When they review the game tape Monday, the Jets are bound to identify several trouble spots, among them Sanchez’s interceptions, their seven penalties and an offensive line that worked to gain continuity after Mangold was replaced in the first quarter by Colin Baxter.
But on first blush, Ryan said he was pleased, pleased that both areas that had been isolated for improvement — first-quarter efficiency and defense, as a whole — had rewarded him.
During their team meeting Saturday night, Ryan challenged his offense, which had not produced a first-quarter touchdown in 16 games. If the Jets won the coin toss, he said, he would defy his standard philosophy of deferring to the second half. We’re taking the ball, he told them.
“He mentioned it,” right guard Brandon Moore said, allowing a brief smile as he expressed an understatement.
So when the Jets, represented at midfield by the entire offensive line and fullback John Conner, as if to punctuate Ryan’s point, did win the toss, Sanchez responded by directing a 65-yard drive capped by Santonio Holmes’s leaping 17-yard catch in the end zone. On the play, Holmes beat Drew Coleman, who had about as good a day as the Jacksonville secondary’s other former Jet, Dwight Lowery, who later delivered a late hit on Sanchez.
Sanchez popped up then to continue that third-quarter drive, which ended with Dustin Keller’s 11-yard touchdown catch, but left with the score 32-3 after being struck on the hand by Matt Roth on his final pass attempt.

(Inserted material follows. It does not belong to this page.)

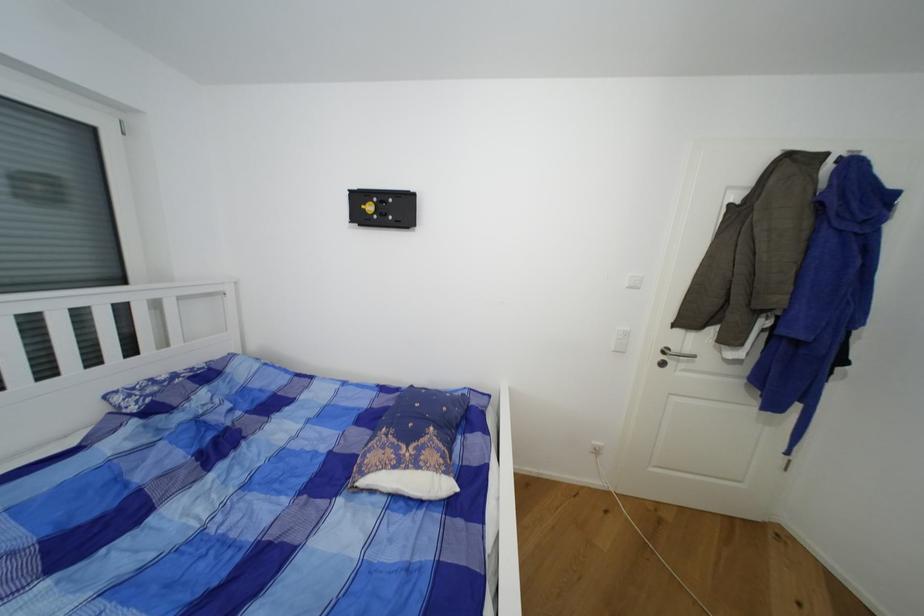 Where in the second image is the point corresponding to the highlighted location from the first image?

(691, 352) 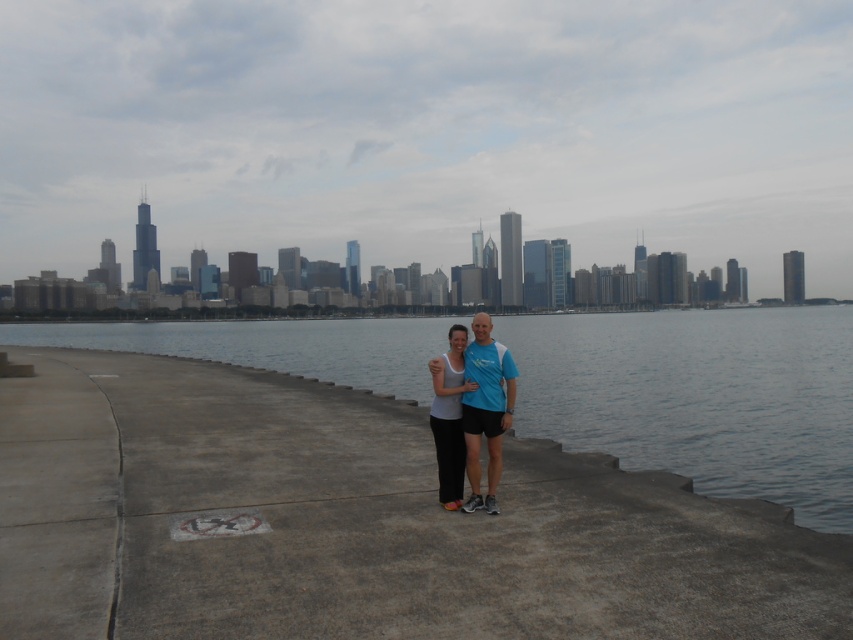 Question: Does clear water at center appear over blue fabric shirt at center?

Sanchez bemoaned his failed conversions and missed opportunities, lamenting how the Jets should have scored more points — and more often — than the two second-quarter field goals by Nick Folk. But the Jets could afford to live with such inefficiency because of a defense that took exception to yielding 390 yards last week to Dallas and, to a lesser extent, being reminded all week of how Jacksonville manhandled it during the teams’ last meeting, in November 2009.
“Constantly,” said Calvin Pace, who added of Ryan: “He’s always hard on defense. Rex doesn’t really give us a lot of love. It’s always not enough. It keeps us in the right mind frame.”

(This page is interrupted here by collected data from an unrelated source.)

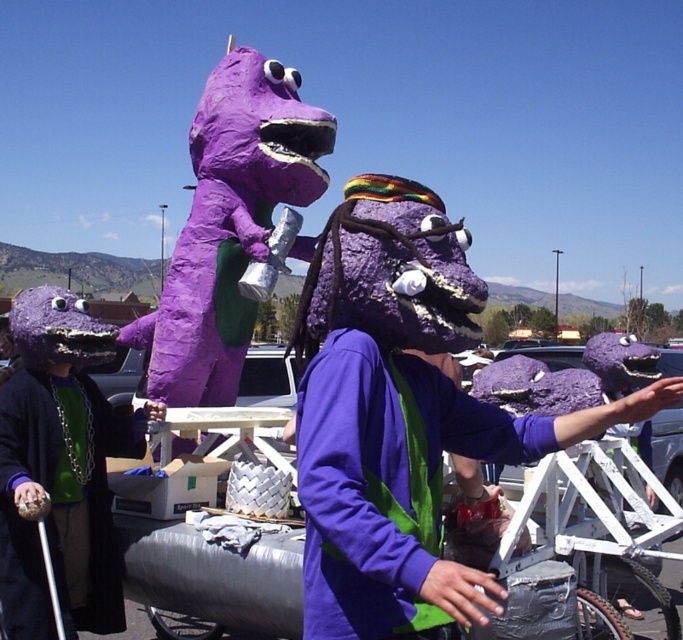 Between purple papier-mâché mask at center and matte purple costume at left, which one is positioned lower?

matte purple costume at left is lower down.

Is purple papier-mâché mask at center below matte purple costume at left?

No, purple papier-mâché mask at center is not below matte purple costume at left.

Identify the location of purple papier-mâché mask at center. (402, 417).

Where is `purple papier-mâché mask at center`? The height and width of the screenshot is (640, 683). purple papier-mâché mask at center is located at coordinates (402, 417). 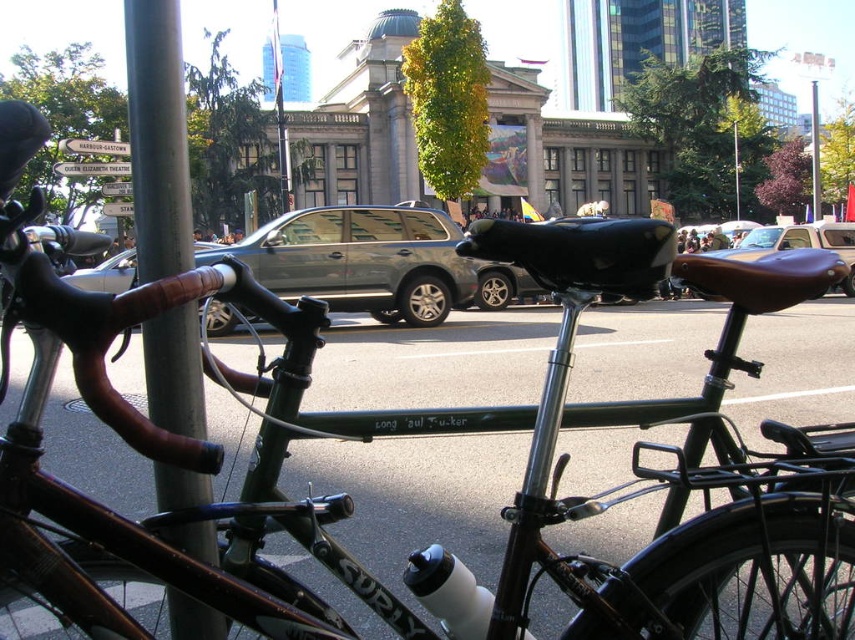 Question: Estimate the real-world distances between objects in this image. Which object is closer to the silver metallic pole at left?

Choices:
 (A) brushed metal pole at center
 (B) brown leather seat at center

Answer: (B)

Question: Among these objects, which one is farthest from the camera?

Choices:
 (A) metallic gray suv at center
 (B) brushed metal pole at center

Answer: (B)

Question: Can you confirm if metallic gray suv at center is thinner than brushed metal pole at center?

Choices:
 (A) yes
 (B) no

Answer: (A)

Question: From the image, what is the correct spatial relationship of brown leather seat at center in relation to brushed metal pole at center?

Choices:
 (A) below
 (B) above

Answer: (A)

Question: Which is nearer to the brown leather seat at center?

Choices:
 (A) metallic gray suv at center
 (B) brushed metal pole at center
 (C) silver metallic pole at left

Answer: (A)

Question: Where is silver metallic pole at left located in relation to brushed metal pole at center in the image?

Choices:
 (A) left
 (B) right

Answer: (A)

Antonio Cromartie had two interceptions, nearly returning one for a touchdown, and also averaged 42.5 yards on two kickoff returns. Eric Smith settled for one interception, though he could have had three. Muhammad Wilkerson, two games into his Jets career, has already produced more sacks than Vernon Gholston, the team’s last first-round pick at defensive end. It was Wilkerson who in the first quarter grabbed McCown at the Jaguars’ 1 and tossed him into the end zone like a sandbag. The safety gave the Jets a 9-0 lead less than five minutes into the game.
“Obviously, at that point, you’ve got them on their heels,” safety Jim Leonhard said. “You can start getting more aggressive and coming after them, and that’s what we did. We didn’t let up today. With the talent that we have, if we execute the game well and don’t make mistakes, we can do this to teams.”
By Ryan’s convoluted math, conference games are worth a game and a quarter in the standings, and so their next nine games will carry extra importance. At times, they played sloppily on Sunday. At times, their offense sputtered, though it did gain 101 yards on the ground.
But an overmatched opponent is no match at all for the Jets, whose fans recognized as much. Pockets of empty seats began forming early in the second half, and grew bigger as the fourth quarter started. Those who did stick around ostensibly did so to revel in a blowout, as rare around these parts for the Jets as steak tartare. It tasted just as good, too.
“When we watch the film tomorrow,” Revis said, “it should be all hoorays.”